The way I figure it is that a couple of new schools are the easiest way to dilute the Hixson and Tyner horrors that are too nearby. It might well be we should also exempt it from the school board’s control because that’s turned out to be worse than fire ants. On a positive note, we could call the sports teams the "Bugs," which is not only kind of catchy but also a headline writer's dream.

In the end we’ll have to throw in a concession that the Hamilton County Department of Education will also be off-limits, but the trade-off is the system has some absolutely brilliant teachers who are as fed up with the leadership as the rest of us. But this way the VW school can pick and choose an all-star faculty. Still, I believe we can do it.

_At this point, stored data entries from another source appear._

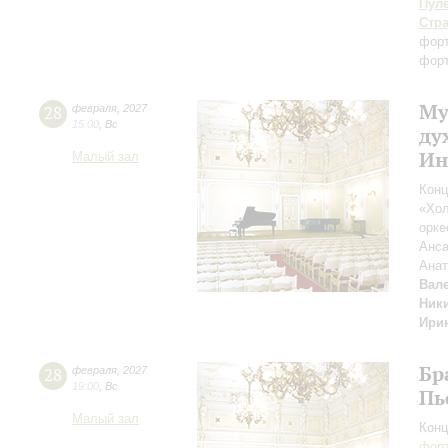
Пул
Стр
фор
форт
Му
28
февраля
,
2027
15:00
,
Вс
ду
Ин
Малый зал
Конц
«Хол
орке
Анса
Ана
Вал
Ник
Ири
Бр
28
февраля
,
2027
19:00
,
Вс
Пь
Малый зал
Конц
форт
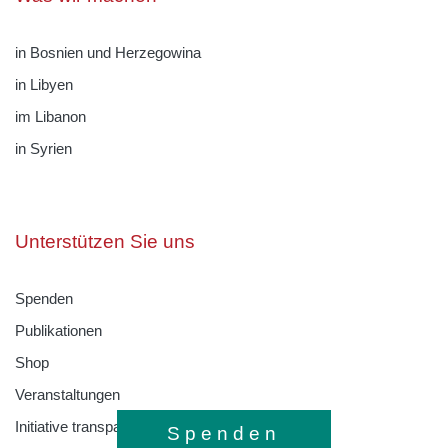
in Bosnien und Herzegowina
in Libyen
im Libanon
in Syrien
Unterstützen Sie uns
Spenden
Publikationen
Shop
Veranstaltungen
Initiative transparente Zivilgesellschaft
Spenden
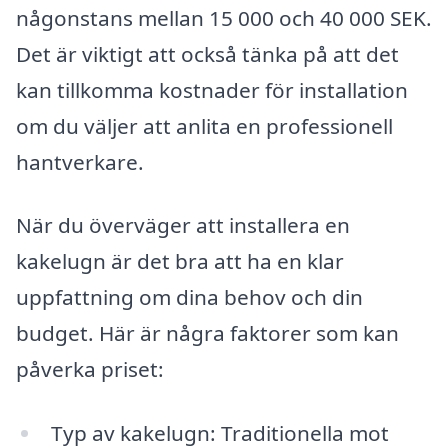
någonstans mellan 15 000 och 40 000 SEK.
Det är viktigt att också tänka på att det
kan tillkomma kostnader för installation
om du väljer att anlita en professionell
hantverkare.
När du överväger att installera en
kakelugn är det bra att ha en klar
uppfattning om dina behov och din
budget. Här är några faktorer som kan
påverka priset:
Typ av kakelugn: Traditionella mot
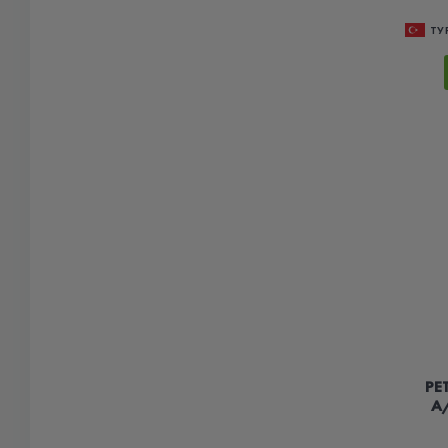
ТУ
PE
A/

You see, if we bait the hook with the land and then throw in a new high-school building that will be only for employees’ kids, the VW people will even have a hand in running the school and, when some errant child pulls a girl’s top down or blows up a garbage can, the kid’s expelled, the daddy’s fired and – presto – case closed.

I’ve got the whole thing figured out, but it hinges on some smooth talkers, some sharp salesmen and a plan that will rival the Normandy Invasion, but, for God’s sake, let’s not talk about World War II ... and don't dare mention the TNT plant because that's also a little dicey.

So, if we eliminate a lot of our own foils real early – prune our own tree so to speak – we’ll all win so let’s cast the bait with the land, all of it, for only a dollar. Give them the land, schools they can govern, and whatever else it takes to do the deal.

And I’m so thirsty for some action I would give VW a buck if they’d buy it.